Last week, U.S. employment data showed that nonfarm payrolls slowed sharply in July and the unemployment rate rose to its highest level in nearly three years, raising concerns about an economic slowdown and worries that the Federal Reserve was moving too slowly in cutting interest rates.

Apart from non-agriculture, other labor market data are also relatively weak

After the release of the non-agricultural data, Wall Street investment banks quickly changed their interest rate cut script.Goldman Sachs' Fed forecasts fall shortJPMorganandCitigroupRadicalHatzius' team expects the Fed to cut its benchmark interest rate by 25 basis points in September, November and December. In contrast, JPMorgan Chase & Co. and Citigroup Inc. adjusted their forecasts to expect the Fed to cut rates by 50 basis points in September.

JPMorgan Chase predicts thatThe Fed is expected to cut interest rates by 50 basis points each in September and November, and each subsequent meeting has cut interest rates by 25 basis points; Citi's forecast is the most radical,Citi economists expect the Fed to cut rates by 50 basis points each at its September and November meetings, and by 25 basis points at its December meeting., who had previously expected the Fed to cut interest rates by 25 basis points at each of the three meetings.

Bank of AmericaIt is believed that the weaker-than-expected July nonfarm payrolls report, following other weak data such as the ISM manufacturing report, will help lock in the Fed's September rate cut, and the Fed is expected to cut interest rates by 25 basis points at its September meeting. TD Securities expects the Fed to cut interest rates by 75 basis points in 2024, that is, 25 basis points each in September, November and December.

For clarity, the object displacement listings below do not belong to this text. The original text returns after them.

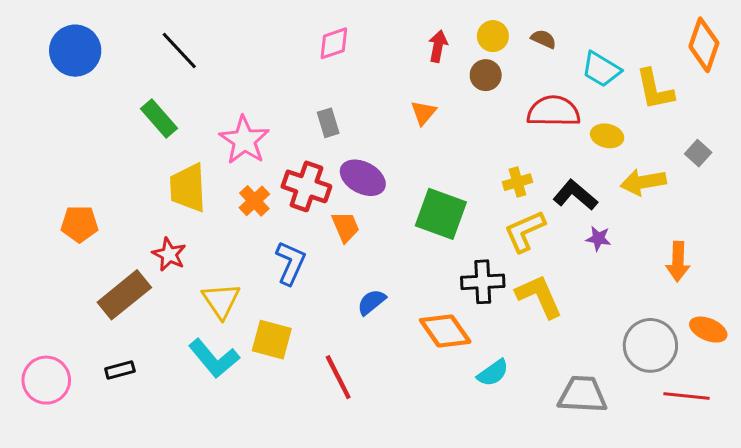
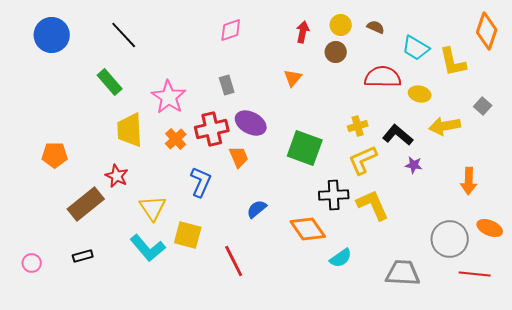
red cross: (306, 186) -> (212, 129), turned -32
pink circle: (46, 380) -> (32, 263), size x0.6

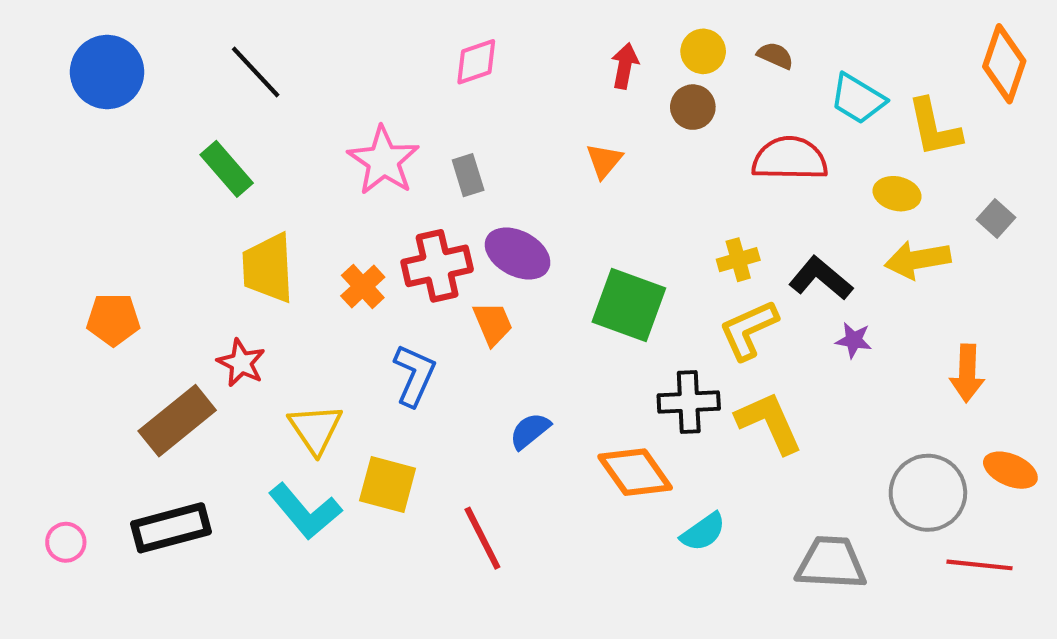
yellow ellipse: (420, 94) -> (897, 194), moved
pink star: (169, 97) -> (383, 161), moved
black rectangle: (83, 256) -> (171, 528), size x1.8

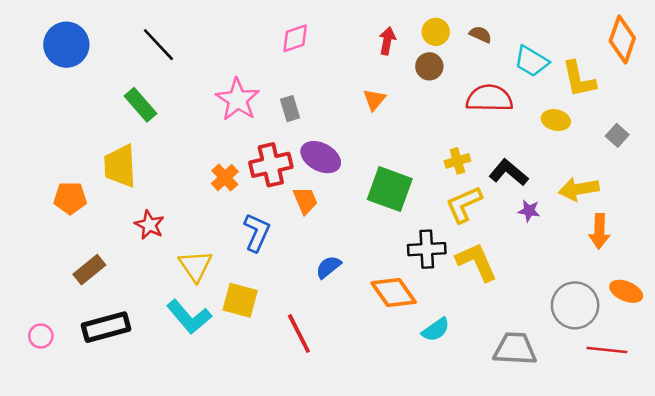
yellow arrow: (918, 260) -> (579, 189), moved
yellow trapezoid: (268, 268) -> (120, 166), moved
brown rectangle: (177, 421) -> (89, 270), moved, size x0.7

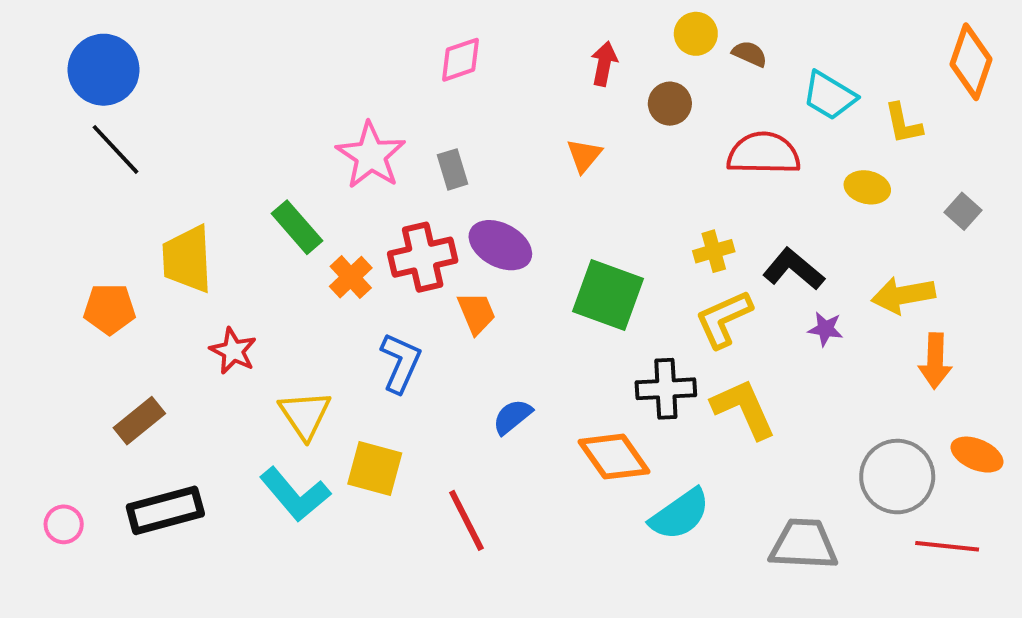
yellow circle: (436, 32) -> (696, 34), moved
black line: (158, 45) -> (115, 149), moved
yellow L-shape: (579, 79) -> (903, 124), size x0.7
green rectangle: (140, 105) -> (297, 227), moved
cyan semicircle: (436, 330) -> (680, 514), size x1.4

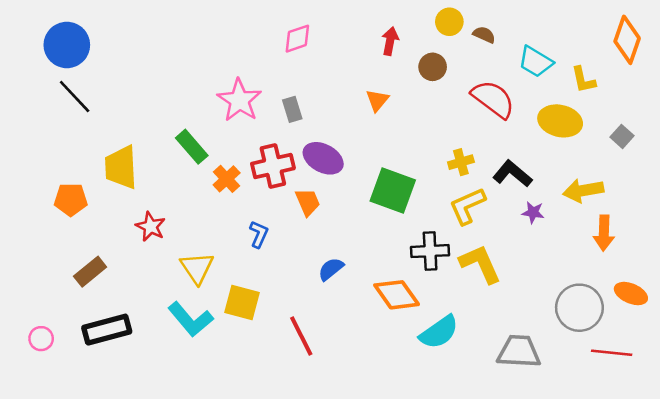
red semicircle: (764, 153) -> (493, 99), turned 36
yellow ellipse: (867, 187) -> (560, 121), size x1.5
blue L-shape: (401, 363) -> (259, 234), size x0.7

Goldman Sachs economists said:

“Our forecast assumes that job growth will resume in August and that the Fed will deem a 25 basis point rate cut sufficient to address any downside risk. If we are wrong and the August payrolls report is as weak as July, then the Fed is likely to cut rates by 50 basis points in September.”

Analysts also said:They are skeptical about the risk of a rapid deterioration in the job market, in part because job openings suggest demand remains strong and there is no clear shock to trigger a recession.